The ridesharing service’s contentious surge-pricing strategy pushed Uber to the BBB's lowest rating.
Surge pricing drove Uber to an “F” rating by the Better Business Bureau.
According to The New York Times, Uber, an on-demand car service app, received the low rating based on nearly 100 customer complaints in the past three years, most regarding surge pricing, as well as other issues.
“Some consumers claim that they were told the final cost of the transportation service the company provided (through Uber Technologies’ phone app, the driver, and the consumer’s receipt), only to be subsequently charged a substantially larger amount,” the BBB said.
According to the Uber website, surge pricing is all about supply and demand:
With surge pricing, Uber rates increase to get more cars on the road and ensure reliability during the busiest times. When enough cars are on the road, prices go back down to normal levels. It’s important to know that you’ll always be notified in big, bold print if surge pricing is in effect.
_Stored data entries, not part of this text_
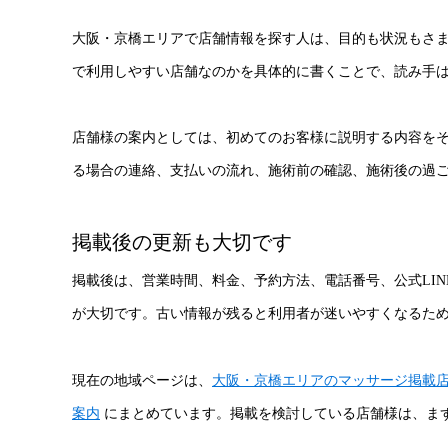
大阪・京橋エリアで店舗情報を探す人は、目的も状況もさ
で利用しやすい店舗なのかを具体的に書くことで、読み手
店舗様の案内としては、初めてのお客様に説明する内容を
る場合の連絡、支払いの流れ、施術前の確認、施術後の過
掲載後の更新も大切です
掲載後は、営業時間、料金、予約方法、電話番号、公式LI
が大切です。古い情報が残ると利用者が迷いやすくなるた
現在の地域ページは、
大阪・京橋エリアのマッサージ掲載
案内
にまとめています。掲載を検討している店舗様は、ま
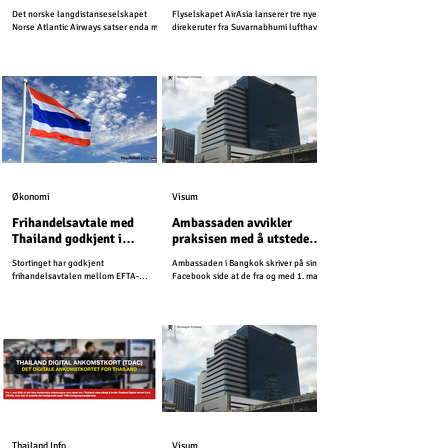
Suvarnabhumi lufthavn
Det norske langdistanseselskapet
Flyselskapet AirAsia lanserer tre nye
Norse Atlantic Airways satser enda mer
direkeruter fra Suvarnabhumi lufthavn.
på Thailand i kommende sesong, og
starter nye ruter til den svært populære
ferieøyen sør i landet.
Økonomi
Visum
Frihandelsavtale med
Ambassaden avvikler
Thailand godkjent i
praksisen med å utstede
Stortinget
inntektsbekreftelser
Stortinget har godkjent
Ambassaden i Bangkok skriver på sin
frihandelsavtalen mellom EFTA-
Facebook side at de fra og med 1. mai
statene og Thailand.
2026, vil avvikle praksisen med å
utstede inntektsbekreftelser.
Thailand Info
Visum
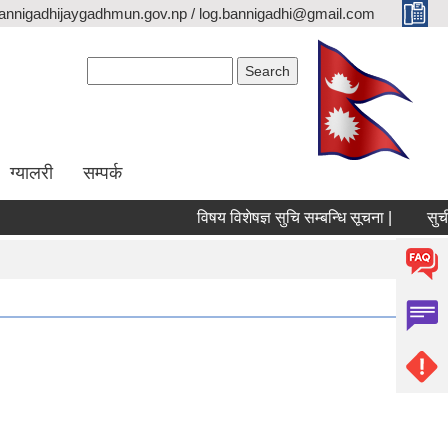
annigadhijaygadhmun.gov.np / log.bannigadhi@gmail.com
Search form
Search
ग्यालरी
सम्पर्क
विषय विशेषज्ञ सुचि सम्बन्धि सूचना |
सुचीकृ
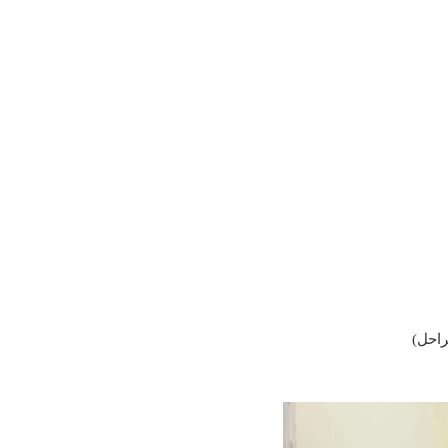
راحل)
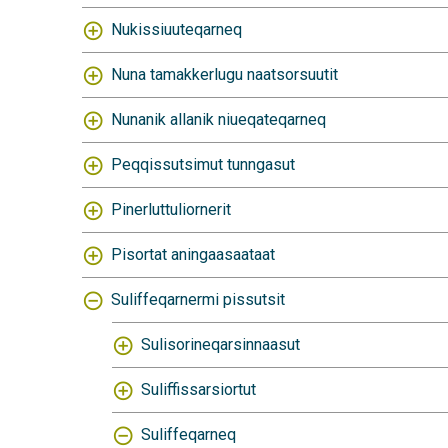
Nukissiuuteqarneq
Nuna tamakkerlugu naatsorsuutit
Nunanik allanik niueqateqarneq
Peqqissutsimut tunngasut
Pinerluttuliornerit
Pisortat aningaasaataat
Suliffeqarnermi pissutsit
Sulisorineqarsinnaasut
Suliffissarsiortut
Suliffeqarneq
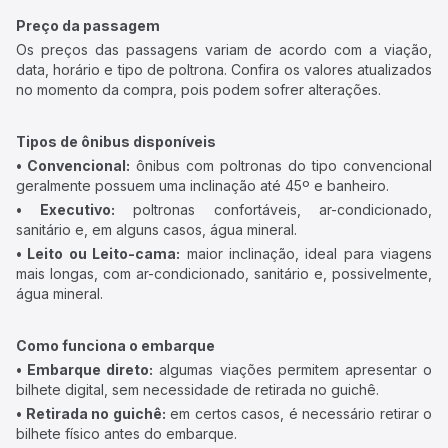
Preço da passagem
Os preços das passagens variam de acordo com a viação,
data, horário e tipo de poltrona. Confira os valores atualizados
no momento da compra, pois podem sofrer alterações.
Tipos de ônibus disponíveis
• Convencional:
ônibus com poltronas do tipo convencional
geralmente possuem uma inclinação até 45º e banheiro.
• Executivo:
poltronas confortáveis, ar-condicionado,
sanitário e, em alguns casos, água mineral.
• Leito ou Leito-cama:
maior inclinação, ideal para viagens
mais longas, com ar-condicionado, sanitário e, possivelmente,
água mineral.
Como funciona o embarque
• Embarque direto:
algumas viações permitem apresentar o
bilhete digital, sem necessidade de retirada no guichê.
• Retirada no guichê:
em certos casos, é necessário retirar o
bilhete físico antes do embarque.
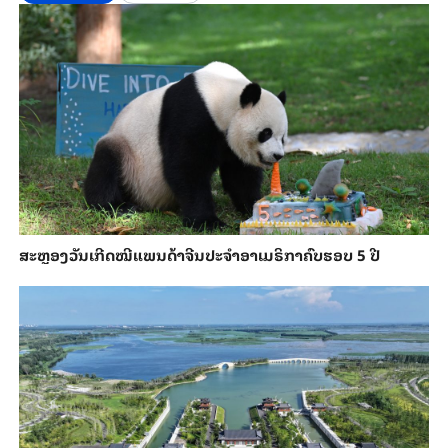
ສະຫຼອງວັນ​ເກີດ​ໝີ​ແພນ​ດ້າ​ຈີນ​ປະ​ຈຳ​ອາ​ເມ​ຣິ​ກາ​ຄົບ​ຮອບ 5 ປີ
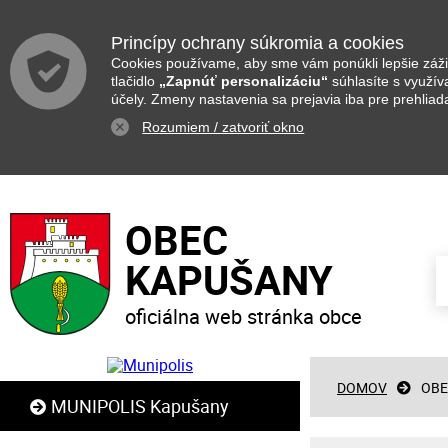
Princípy ochrany súkromia a cookies
Cookies používame, aby sme vám ponúkli lepšie zážit
tlačidlo
„Zapnúť personalizáciu“
súhlasíte s využí
účely. Zmeny nastavenia sa prejavia iba pre prehliad
Rozumiem / zatvoriť okno
OBEC
KAPUŠANY
oficiálna web stránka obce
DOMOV
OBE
MUNIPOLIS Kapušany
Uber, which operates in 119 American cities, as well as countries around the world, said if surge pricing leads to rates that are more than double the normal rate, “the surge confirmation screen also requires you to type in the specific surge multiplier to ensure you understand what rates to expect.”
The Taxicab, Limousine & Paratransit Association, the world’s largest taxicab trade group, recently sent out a press release about Uber’s “F” rating, Bloomberg said. It’s interesting, considering many big taxi companies also share failing grades from the BBB. According to Bloomberg:
In San Francisco, Yellow Cab Cooperative has an F, and Peninsula Yellow Cab in Silicon Valley does, too. The Yellow Cab Company in Los Angeles also has an F. Yellow Cab Company of Chicago? F.
The Times also noted that Lyft, Uber’s biggest competitor in the on-demand car service arena, also received an “F” by the BBB.